Review: 'Where the Wild Things Are'
Max's imagination lets loose in this engrossing tale based on Maurice Sendak's children's classic.
Matt Nettheim/Warner Bros. Pictures/AP
Maurice Sendak's 1963 children's classic "Where the Wild Things Are" contains exactly 10 sentences – 338 words of text – and 18 pictures. Not exactly major movie material, you might say, except that a major moviemaker, Spike Jonze, almost pulls it off.
Judged strictly as a story, the long-awaited film that Jonze and coscreenwriter Dave Eggers have crafted lacks vroom and bite. Children, especially, love a good story, and, watching this mood piece movie, they may get antsy early.

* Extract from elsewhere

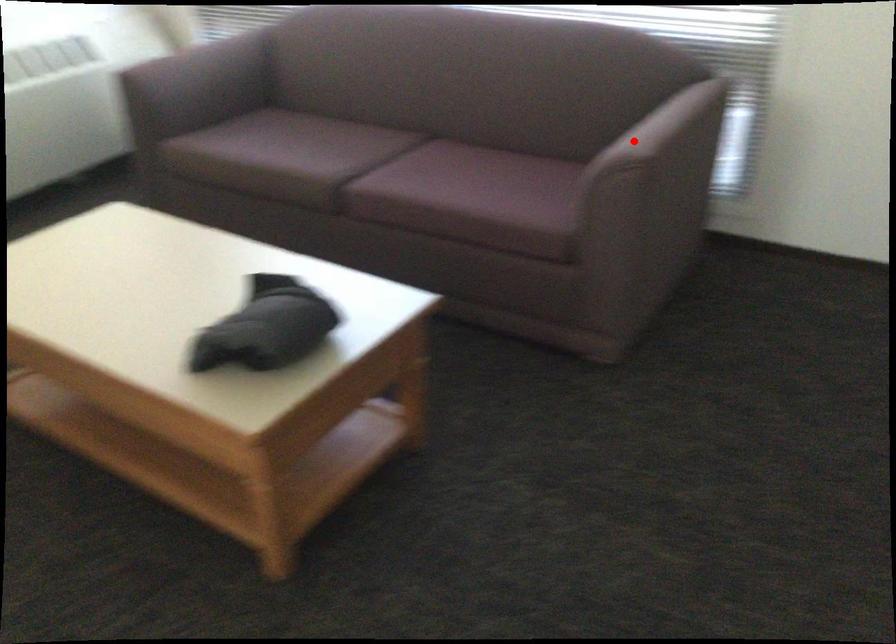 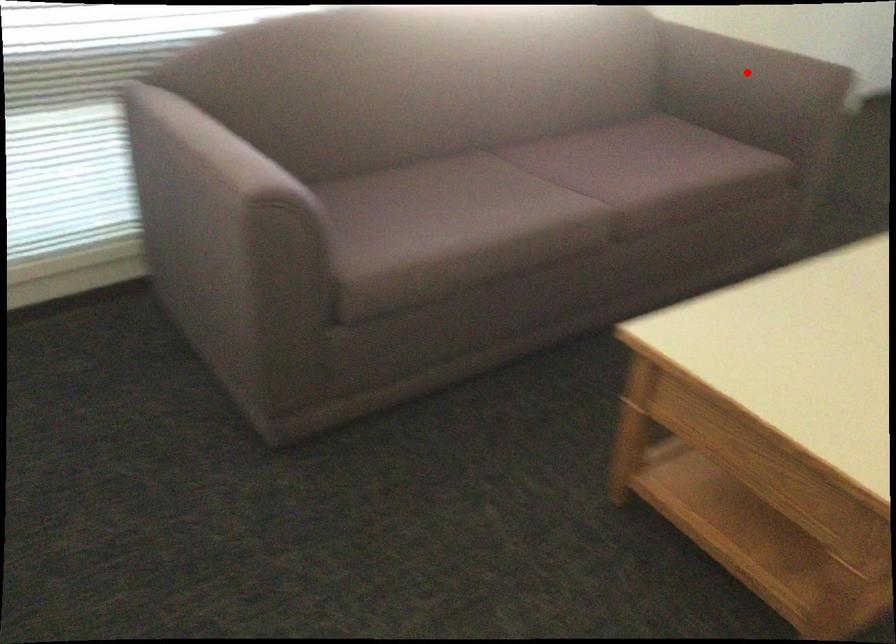 I am providing you with two images of the same scene from different viewpoints. A red point is marked on the first image and another point is marked on the second image. Is the red point in image1 aligned with the point shown in image2?

Yes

But Jonze should not be judged by ordinary standards. He, is after all, the director of "Being John Malkovich," a movie-within-a-movie-within-a-conundrum, and "Adaptation," which was about the impossibility of concocting a coherent story line. (Both were written by Charlie Kaufman.) In "Where the Wild Things Are," Jonze is taking a large risk. Without benefit of a strong narrative, he is trying to capture the propulsive fascinations of childhood fantasies. (The great Japanese animator Hayao Miyazaki tries, more entrancingly, for the same thing.)